The Chairman of ICMSA’s Dairy Committee has expressed concern about the prices being reached for quota exchange.
Pat McCormack said that the prices made no commercial sense and in his opinion there was ‘a bubble’ in the making.
“The further increase in the price of quota has to be of concern to individual farmers and the sector generally. The reality is that we have seen a dramatic and unjustified explosion in the cost of quota. In the case of Kerry, that increase is almost four-fold from 8 cents to 30 cents and in Connacht Gold, a traditionally low-cost quota area, it has almost doubled from 5 cents to 9 cents. That situation also applies in Arrabawn while in the Lakeland area, it has trebled. Regardless of the means of assessment, these price increases make no commercial sense,” stated the ICMSA Dairy Chairman.
“At individual farm level, it may make sense for a farmer faced with a massive superlevy bill to offset in effect the risk that he now faces. But surely this is no way to organise and plan a sector that is capable and poised for expansion given the right conditions,” noted the Dairy Committee Chairman.
He continued, “There are too many unknowns, many of which could be addressed and clarified in a relatively straightforward way. In fairness to the Department of Agriculture, they have set out very understandable system of providing information regarding the supply situation based on the average of the last three years. This system is unfortunately not followed by all co-ops and that all adds to the uncertainty and pushes up the price of quota unnecessarily.”
“The raft of announcements and schemes by co-ops and milk purchasers regarding seasonality penalties and possible capital contributions schemes post April 2015 are all contributing - and in my view, unnecessarily - to this substantial inflation in milk price. There is a bubble in the making here and ultimately it will be dairy farmers who will pay for it. At a time when quota prices should be falling, the opposite is the case. We all know this but people who should be giving more direction and speaking out on these matters have chosen to remain silent. In the New Year, and in advance of the second stage of the milk quota trading scheme 2012-2013, there should be more guidance and solid information to farmers so that they can make rational decisions”, continued Mr McCormack.
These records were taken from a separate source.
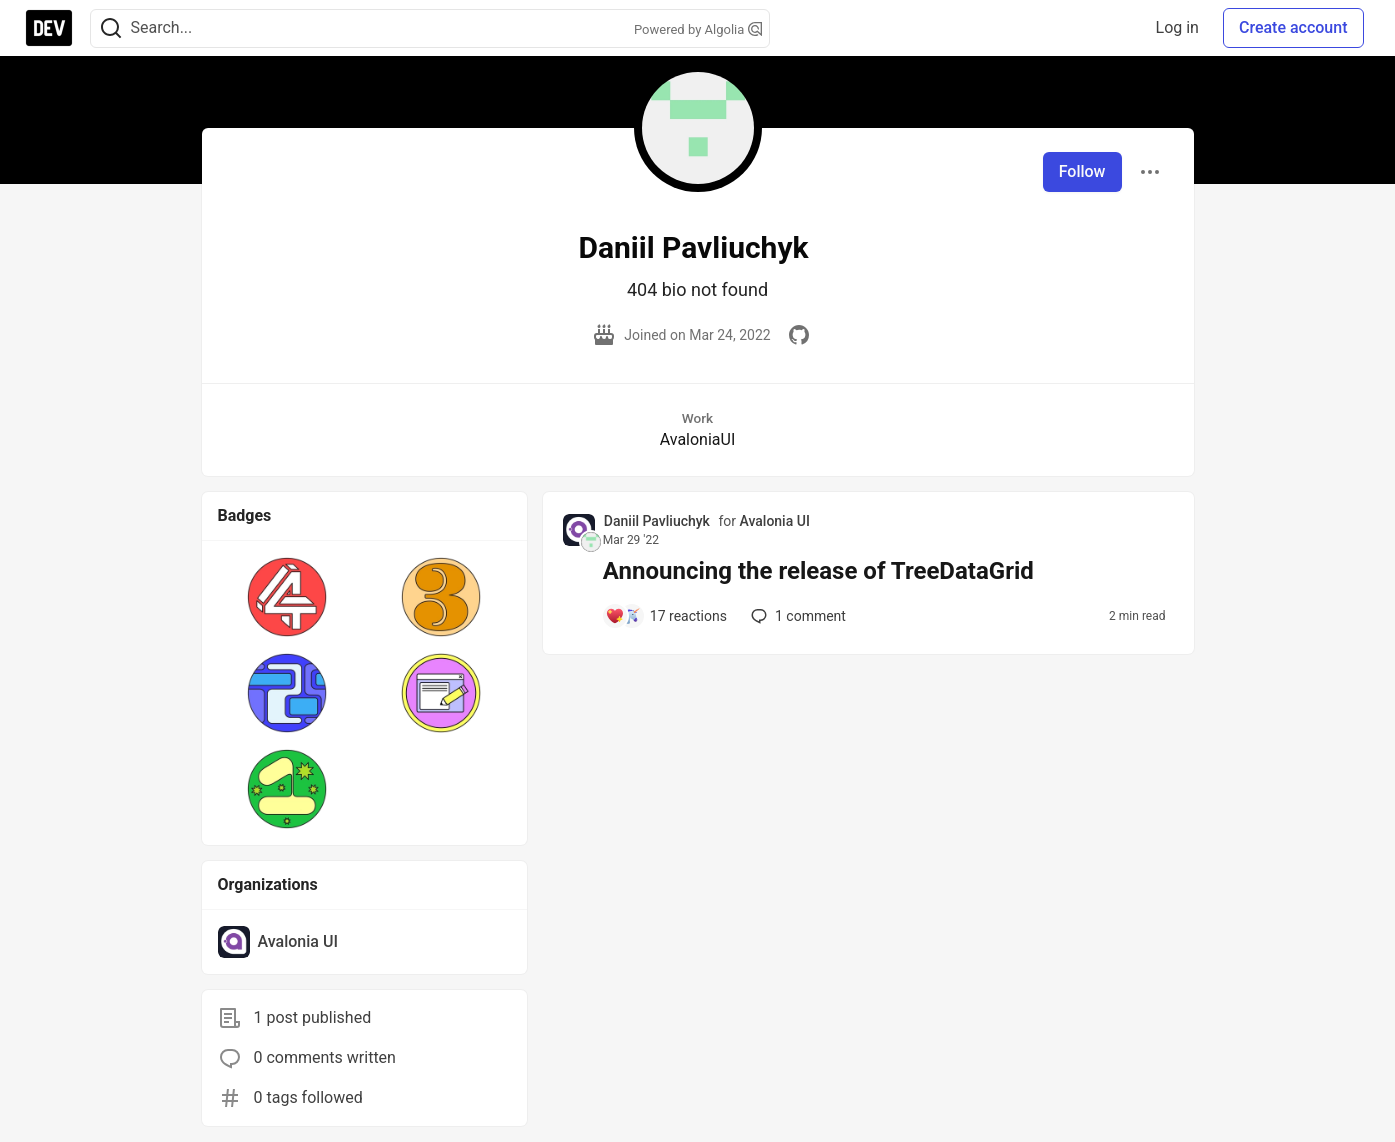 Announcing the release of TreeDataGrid (818, 571)
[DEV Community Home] (49, 28)
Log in (1177, 27)
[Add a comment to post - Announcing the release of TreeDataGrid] (666, 616)
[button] (287, 597)
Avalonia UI (774, 521)
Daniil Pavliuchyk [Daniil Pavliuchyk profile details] (657, 521)
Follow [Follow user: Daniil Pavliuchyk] (1082, 171)
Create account (1293, 27)
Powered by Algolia (698, 29)
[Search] (111, 28)
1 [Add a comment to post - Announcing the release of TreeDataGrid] (796, 616) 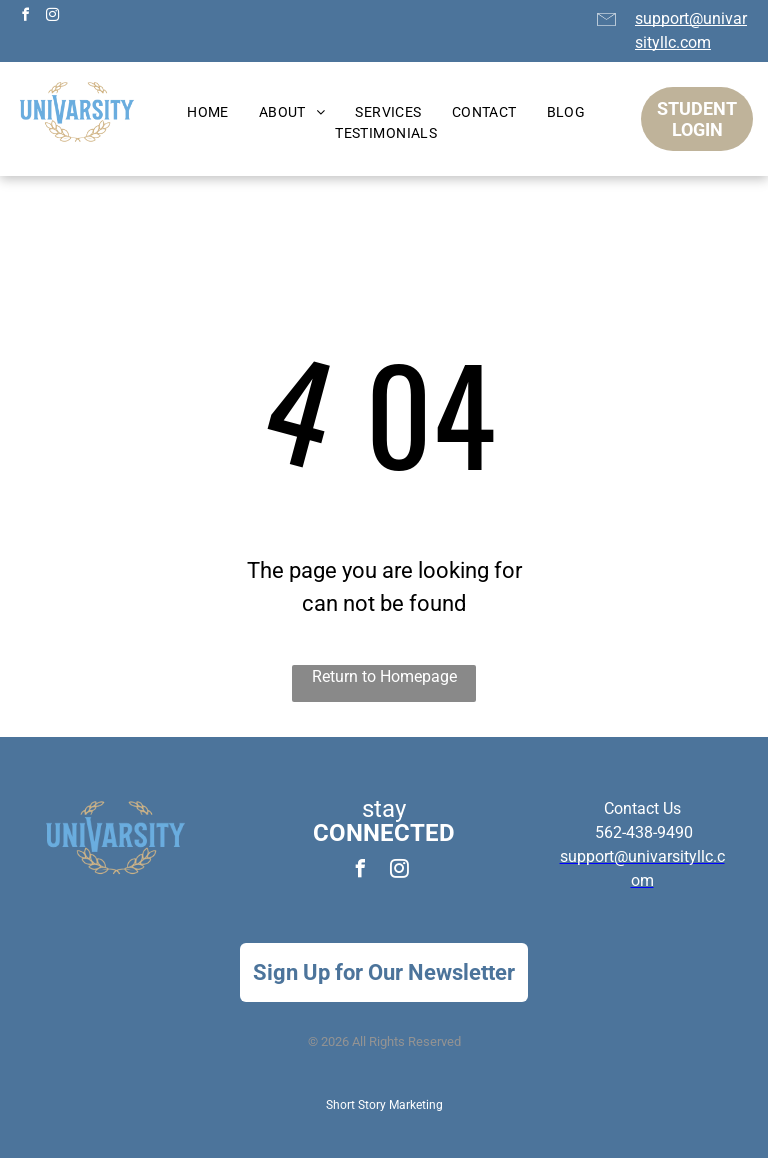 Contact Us (642, 808)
“The Milk Quota Trading Scheme is not the real market. The real market is selling Irish dairy products on the domestic and foreign markets at a profitable margin. The Milk Quota Trading Scheme is merely re-distributing money within Ireland from active dairy farmers to people who are exiting the sector on the eve of the quotas being abolished in any event. More rational consideration of these points based on sound data and proper analysis is required and long over due,” he concluded.